その次、3ページからは、組織図等も含めて詳細な資料を入れてございます。
少しはぐっていただきまして、6ページ目を御覧ください。職員定数案の概要でございます。部局ごとに増減等ございますけれども、トータルをいたしまして、一番下の(1)、(2)の計のところでございますが、昨年と同じということで増減なしで考えているというところでございます。
7ページ以降には参考となる資料を入れておりますので、後ほど御覧いただければと思います。
◎浜崎議長
ただいままでの説明に対しまして、御意見、質疑等があればお願いいたします。
○市谷議員
すみません、まず、6年度の当初予算案の概要の2ページです。予算の主な増要因のところで災害公共というのがかなり大きいのです。去年の8月の台風7号の対応かなとは思いますけれども、これが何かうまく進捗ができていなくて、今年度にずれ込もうとしているのかなという印象があるのですが、そうではないのか、あるいは何かずれ込んでいるとすれば何か対応で必要なものがあるのかどうかちょっと確認をさせてください。

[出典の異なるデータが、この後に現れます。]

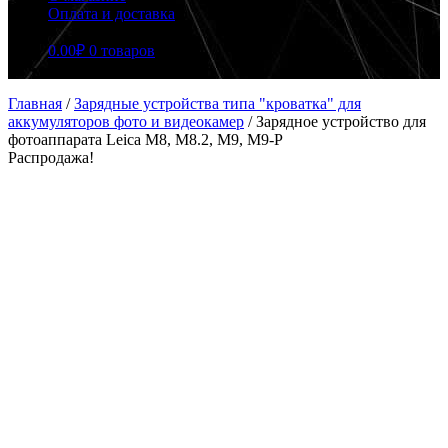
Оплата и доставка
0.00
₽
0 товаров
Главная
/
Зарядные устройства типа "кроватка" для
аккумуляторов фото и видеокамер
/
Зарядное устройство для
фотоаппарата Leica M8, M8.2, M9, M9-P
Распродажа!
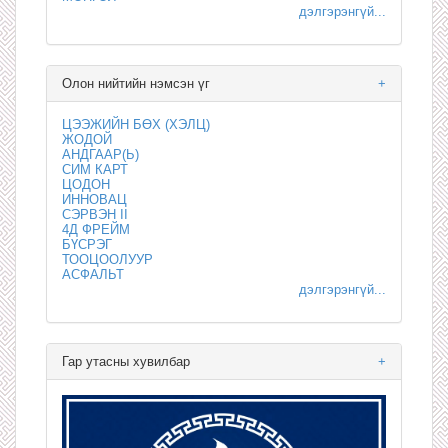
дэлгэрэнгүй...
Олон нийтийн нэмсэн үг
+
ЦЭЭЖИЙН БӨХ (ХЭЛЦ)
ЖОДОЙ
АНДГААР(Ь)
СИМ КАРТ
ЦОДОН
ИННОВАЦ
СЭРВЭН II
4Д ФРЕЙМ
БҮСРЭГ
ТООЦООЛУУР
АСФАЛЬТ
дэлгэрэнгүй...
Гар утасны хувилбар
+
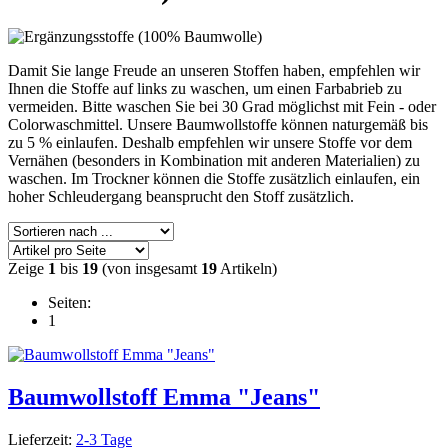
Damit Sie lange Freude an unseren Stoffen haben, empfehlen wir
Ihnen die Stoffe auf links zu waschen, um einen Farbabrieb zu
vermeiden. Bitte waschen Sie bei 30 Grad möglichst mit Fein - oder
Colorwaschmittel. Unsere Baumwollstoffe können naturgemäß bis
zu 5 % einlaufen. Deshalb empfehlen wir unsere Stoffe vor dem
Vernähen (besonders in Kombination mit anderen Materialien) zu
waschen. Im Trockner können die Stoffe zusätzlich einlaufen, ein
hoher Schleudergang beansprucht den Stoff zusätzlich.
Zeige
1
bis
19
(von insgesamt
19
Artikeln)
Seiten:
1
Baumwollstoff Emma "Jeans"
Lieferzeit:
2-3 Tage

繰越金なのですけれども、相当大きく増額になっておりますが、何か内訳みたいなものでもし分かれば教えていただきたいなというふうに思います。
11ページのほうで歳入の財政分析の資料ですけれども、下のほうに繰入金があります。今業者の皆さんは物価高の中で経営がかなり大変な状況にありますが、産業未来共創基金を繰入金ということで32億円入れるのですけれども、基金の残高は幾らぐらいになるのかというのを教えてください。もっと投入する必要があるのではないかというふうに思います。

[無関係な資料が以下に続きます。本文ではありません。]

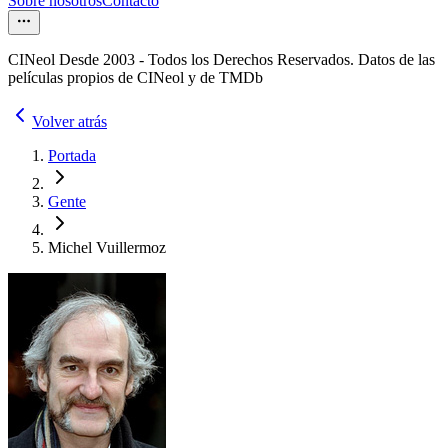
Sobre nosotros
Contacto
CINeol Desde 2003 - Todos los Derechos Reservados. Datos de las
películas propios de CINeol y de TMDb
Volver atrás
Portada
Gente
Michel Vuillermoz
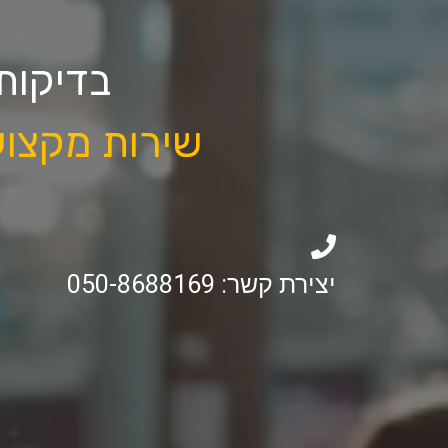
בדיקות
שירות מקצוע
יצירת קשר:
050-8688169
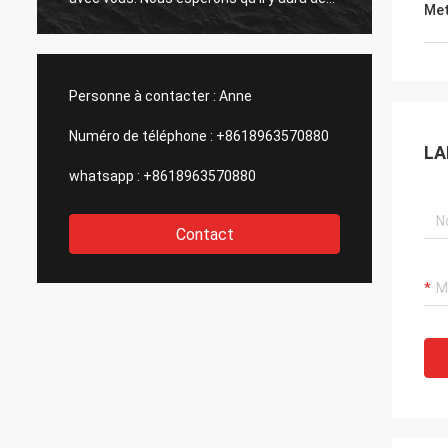
Met
occasions pour la coopération avec
l'avenir
d'autres produits à l'avenir.
Personne à contacter :
Anne
Numéro de téléphone :
+8618963570880
LA
whatsapp :
+8618963570880
Contact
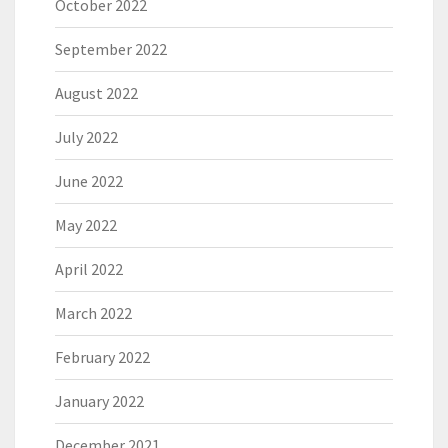
October 2022
September 2022
August 2022
July 2022
June 2022
May 2022
April 2022
March 2022
February 2022
January 2022
December 2021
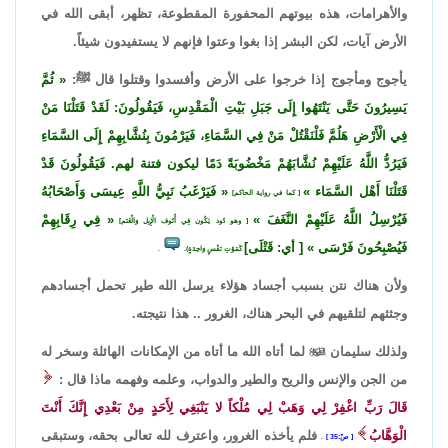
والأهرامات، هذه بيوتهم المحفورة المقطوعة، تظهر، أبقى الله في
الأرض آيات، لكن البشر إذا بغوا وعتوا فإنهم لا يستفيدون شيئاً.
يأجوج ومأجوج إذا خرجوا على الأرض وأفسدوا وقتلوا قال ﷺ:
ثُمَّ
يَسِيرُونَ حَتَّى يَنْتَهُوا إِلَى جَبَلِ بَيْتِ الْمَقْدِسِ، فَيَقُولُونَ: لَقَدْ قَتَلْنَا مَنْ
فِي الْأَرْضِ هَلُمَّ فَلْنَقْتُلْ مَنْ فِي السَّمَاءِ، فَيَرْمُونَ بِنُشَّابِهِمْ إِلَى السَّمَاءِ
فَيَرُدُّ اللَّهُ عَلَيْهِمْ نُشَّابَهُمْ مَخْضُوبَةً دَمًا ليكون فتنة لهم. فَيَقُولُونَ قَدْ
قَتَلْنَا أَهْل السَّمَاء
فَيَرْغَبُ نَبِيُّ اللَّهِ عِيسَى وَأَصْحَابُهُ
[ كما في رواية الحاكم]
فَيُرْسِلُ اللَّهُ عَلَيْهِمْ النَّغَفَ
فِي رِقَابِهِمْ
[ وهو دُود يَكُون فِي أُنُوف الْإِبِل وَالْغَنَم]
فَيُصْبِحُونَ فَرْسَى
[ أي: قَتْلَى]
كَمَوْتِ نَفْسٍ وَاحِدَةٍ).
.
ولأن هناك نتن بسبب أجساد هؤلاء يرسل الله طير تحمل أجسادهم
وجثثهم لتلقيهم في البحر هناك، الغرور .. هذا نتيجته.
ولذلك سليمان

لما أتاه الله ما أتاه من الإمكانات الهائلة وسخر له
من الجن والإنس والريح والطير والدواب، وعلمه وفهمه ماذا قال :
قَالَ رَبِّ اغْفِرْ لِي وَهَبْ لِي مُلْكاً لا يَنْبَغِي لِأَحَدٍ مِنْ بَعْدِي إِنَّكَ أَنْتَ
الْوَهَّابُ
فلم يأخذه الغرور، واعترف لله تعالى بحقه، وستبقى
صّ:35
.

組織のほうなのですけれども、美術館の関係を知事部局のほうに移管をするということです。美術館は建物だけではなくて美術や教育振興ということがありますが、学芸員の方たちというのはどこに所属になるのでしょうか。やはり教育委員会にきちんと配属されて教育、美術振興ということを行うことが必要だと思いますが、それがどうなっているのかということ。それから7ページの学校の先生の定数減なのですけれども、子供が減っているから教員を減らすということなのですが、今教員不足ということが言われている中で、例えば年度当初に担任の先生が配置できないとかそういうことが起きないように、教員不足が起きない、教員を減らしても、ちゃんと対応できるのかどうかその辺を確認させてください。
●平井知事
また詳細は各関係部局や教育委員会などでお話しすると思いますが、若干だけ申し上げて、災害につきまして65億円ですかね、かなり増やしているのは、これは全く自然体と考えていただいて結構です。実は今年度、既に計上しているものは繰り越してやりますので、それが新年度予算で計上されるものではありません。ただ、事業は進捗してこういうような事業もやはりやる必要があるというのは年度間でちょっと整理がされていまして、そういうようなことだというふうに御理解をいただければと思います。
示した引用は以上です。